§ **Task inputs**:
===============
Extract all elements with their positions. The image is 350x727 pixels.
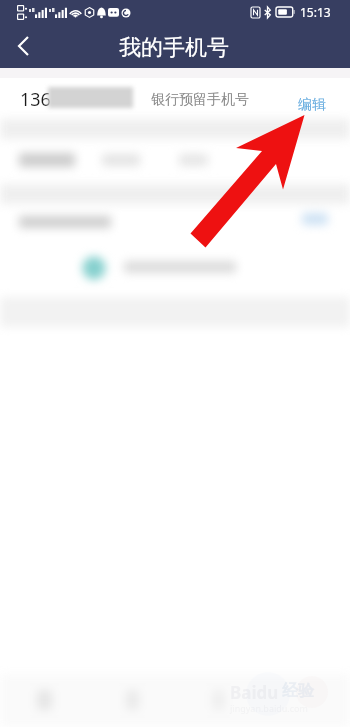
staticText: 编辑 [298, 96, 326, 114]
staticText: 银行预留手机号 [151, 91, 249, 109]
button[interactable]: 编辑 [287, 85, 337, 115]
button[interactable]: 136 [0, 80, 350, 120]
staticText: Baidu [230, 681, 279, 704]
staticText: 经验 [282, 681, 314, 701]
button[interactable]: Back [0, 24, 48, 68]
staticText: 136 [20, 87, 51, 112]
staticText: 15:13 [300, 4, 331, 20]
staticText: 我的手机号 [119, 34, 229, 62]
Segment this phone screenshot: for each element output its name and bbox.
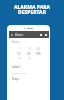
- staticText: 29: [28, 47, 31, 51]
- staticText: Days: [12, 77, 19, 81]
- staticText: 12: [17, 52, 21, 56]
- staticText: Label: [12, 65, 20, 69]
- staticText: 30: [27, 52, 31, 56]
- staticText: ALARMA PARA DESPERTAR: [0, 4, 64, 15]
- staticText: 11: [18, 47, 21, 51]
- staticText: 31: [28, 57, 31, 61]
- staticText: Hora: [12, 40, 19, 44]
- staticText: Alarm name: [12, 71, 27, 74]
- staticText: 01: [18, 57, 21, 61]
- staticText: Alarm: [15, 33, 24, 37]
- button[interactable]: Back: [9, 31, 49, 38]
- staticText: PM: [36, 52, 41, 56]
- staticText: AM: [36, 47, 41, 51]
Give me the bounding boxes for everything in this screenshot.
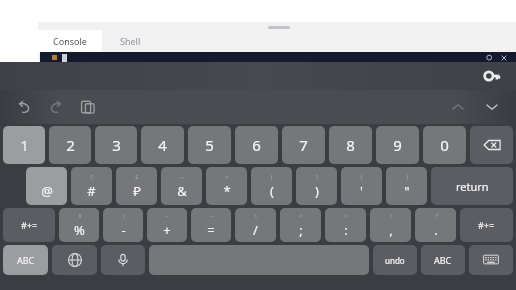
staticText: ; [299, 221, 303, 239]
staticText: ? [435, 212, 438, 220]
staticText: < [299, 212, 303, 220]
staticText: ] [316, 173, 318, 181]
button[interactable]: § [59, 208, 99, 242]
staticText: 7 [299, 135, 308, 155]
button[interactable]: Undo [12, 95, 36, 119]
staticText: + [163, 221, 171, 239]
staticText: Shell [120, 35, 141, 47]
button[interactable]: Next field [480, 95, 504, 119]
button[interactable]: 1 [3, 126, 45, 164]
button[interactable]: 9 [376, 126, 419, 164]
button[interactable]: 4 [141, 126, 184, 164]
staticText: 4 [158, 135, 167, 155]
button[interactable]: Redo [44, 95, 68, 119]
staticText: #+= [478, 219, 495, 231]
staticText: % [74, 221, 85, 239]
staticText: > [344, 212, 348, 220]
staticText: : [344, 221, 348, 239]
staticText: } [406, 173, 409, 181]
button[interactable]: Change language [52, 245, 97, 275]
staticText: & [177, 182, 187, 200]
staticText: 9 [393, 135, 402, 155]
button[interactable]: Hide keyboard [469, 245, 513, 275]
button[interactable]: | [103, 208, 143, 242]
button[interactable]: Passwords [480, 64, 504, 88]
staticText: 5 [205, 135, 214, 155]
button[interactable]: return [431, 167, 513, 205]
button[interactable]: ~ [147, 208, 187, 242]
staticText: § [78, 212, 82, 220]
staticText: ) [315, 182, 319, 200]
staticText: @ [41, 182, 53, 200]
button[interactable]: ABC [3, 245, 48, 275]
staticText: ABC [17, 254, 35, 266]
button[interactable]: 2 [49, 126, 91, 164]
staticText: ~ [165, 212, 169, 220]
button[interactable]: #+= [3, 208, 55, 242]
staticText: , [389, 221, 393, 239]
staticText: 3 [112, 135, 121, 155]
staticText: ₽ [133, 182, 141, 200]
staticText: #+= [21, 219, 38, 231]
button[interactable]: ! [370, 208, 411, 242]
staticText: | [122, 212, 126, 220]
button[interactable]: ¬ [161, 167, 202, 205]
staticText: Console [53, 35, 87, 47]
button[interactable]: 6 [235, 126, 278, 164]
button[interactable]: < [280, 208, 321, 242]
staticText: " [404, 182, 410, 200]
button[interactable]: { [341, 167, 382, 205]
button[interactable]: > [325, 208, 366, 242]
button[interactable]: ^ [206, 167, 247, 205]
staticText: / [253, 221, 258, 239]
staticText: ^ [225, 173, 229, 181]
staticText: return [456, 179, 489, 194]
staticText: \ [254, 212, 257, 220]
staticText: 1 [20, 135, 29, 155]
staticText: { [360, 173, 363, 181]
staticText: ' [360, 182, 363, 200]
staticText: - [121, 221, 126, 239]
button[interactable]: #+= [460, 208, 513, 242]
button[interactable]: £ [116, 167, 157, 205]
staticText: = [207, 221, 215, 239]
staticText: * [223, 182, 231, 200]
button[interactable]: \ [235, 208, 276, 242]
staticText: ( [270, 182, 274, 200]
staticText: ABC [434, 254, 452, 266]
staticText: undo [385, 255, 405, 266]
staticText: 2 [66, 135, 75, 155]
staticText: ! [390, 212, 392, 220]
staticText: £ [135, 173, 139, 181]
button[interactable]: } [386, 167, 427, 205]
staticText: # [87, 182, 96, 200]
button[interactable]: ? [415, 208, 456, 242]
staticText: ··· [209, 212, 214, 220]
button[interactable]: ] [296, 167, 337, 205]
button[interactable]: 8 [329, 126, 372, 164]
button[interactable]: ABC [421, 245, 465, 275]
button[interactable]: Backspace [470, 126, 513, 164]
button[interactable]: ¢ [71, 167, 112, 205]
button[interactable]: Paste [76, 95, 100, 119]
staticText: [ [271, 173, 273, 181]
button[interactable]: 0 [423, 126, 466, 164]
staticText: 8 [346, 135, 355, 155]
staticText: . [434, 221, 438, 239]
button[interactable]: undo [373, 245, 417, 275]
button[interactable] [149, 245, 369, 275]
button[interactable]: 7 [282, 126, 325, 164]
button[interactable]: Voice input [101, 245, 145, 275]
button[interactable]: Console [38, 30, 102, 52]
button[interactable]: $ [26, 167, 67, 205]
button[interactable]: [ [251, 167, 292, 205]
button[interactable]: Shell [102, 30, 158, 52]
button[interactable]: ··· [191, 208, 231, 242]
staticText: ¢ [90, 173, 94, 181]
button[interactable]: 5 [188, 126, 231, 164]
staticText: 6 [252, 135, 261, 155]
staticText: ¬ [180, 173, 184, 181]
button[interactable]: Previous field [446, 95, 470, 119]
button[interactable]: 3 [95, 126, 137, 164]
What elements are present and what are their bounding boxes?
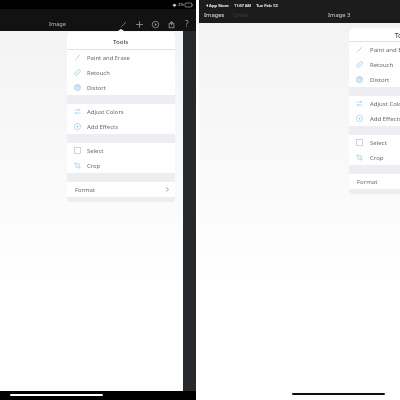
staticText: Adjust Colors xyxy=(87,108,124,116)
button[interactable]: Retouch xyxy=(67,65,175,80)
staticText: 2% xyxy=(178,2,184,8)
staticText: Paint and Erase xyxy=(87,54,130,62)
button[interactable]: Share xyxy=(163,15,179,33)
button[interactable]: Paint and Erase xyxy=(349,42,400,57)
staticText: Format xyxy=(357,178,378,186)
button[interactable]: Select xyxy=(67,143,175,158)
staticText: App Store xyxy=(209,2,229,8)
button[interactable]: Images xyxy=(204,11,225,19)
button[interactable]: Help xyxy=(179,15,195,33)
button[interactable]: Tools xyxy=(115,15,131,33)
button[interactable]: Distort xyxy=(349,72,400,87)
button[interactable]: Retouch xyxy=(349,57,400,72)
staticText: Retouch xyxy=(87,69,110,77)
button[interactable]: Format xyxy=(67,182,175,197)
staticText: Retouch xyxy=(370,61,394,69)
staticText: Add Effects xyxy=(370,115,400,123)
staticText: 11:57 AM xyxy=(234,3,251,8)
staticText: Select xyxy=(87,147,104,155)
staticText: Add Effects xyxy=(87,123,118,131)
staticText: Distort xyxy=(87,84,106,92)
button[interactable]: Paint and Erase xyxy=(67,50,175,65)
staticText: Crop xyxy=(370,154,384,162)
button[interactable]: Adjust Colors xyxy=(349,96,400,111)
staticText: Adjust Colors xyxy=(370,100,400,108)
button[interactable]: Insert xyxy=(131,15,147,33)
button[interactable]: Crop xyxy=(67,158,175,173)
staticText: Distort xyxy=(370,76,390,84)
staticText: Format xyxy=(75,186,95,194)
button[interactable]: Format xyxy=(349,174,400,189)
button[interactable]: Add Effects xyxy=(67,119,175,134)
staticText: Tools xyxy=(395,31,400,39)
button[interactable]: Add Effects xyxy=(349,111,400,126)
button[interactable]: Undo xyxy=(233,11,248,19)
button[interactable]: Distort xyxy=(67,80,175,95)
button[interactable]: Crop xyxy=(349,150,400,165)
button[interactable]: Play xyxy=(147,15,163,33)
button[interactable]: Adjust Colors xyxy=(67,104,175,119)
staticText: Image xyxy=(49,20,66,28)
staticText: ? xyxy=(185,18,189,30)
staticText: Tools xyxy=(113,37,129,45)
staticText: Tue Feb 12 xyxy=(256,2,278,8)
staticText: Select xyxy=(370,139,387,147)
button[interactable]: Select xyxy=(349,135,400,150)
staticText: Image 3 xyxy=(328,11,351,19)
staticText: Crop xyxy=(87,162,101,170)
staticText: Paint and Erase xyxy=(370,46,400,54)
===============
§ **Task requirements**:
Copy out each line of the records where the word "Colors" appears.

§ **Response to the task**:
staticText: Adjust Colors xyxy=(87,108,124,116)
button[interactable]: Adjust Colors xyxy=(349,96,400,111)
staticText: Adjust Colors xyxy=(370,100,400,108)
button[interactable]: Adjust Colors xyxy=(67,104,175,119)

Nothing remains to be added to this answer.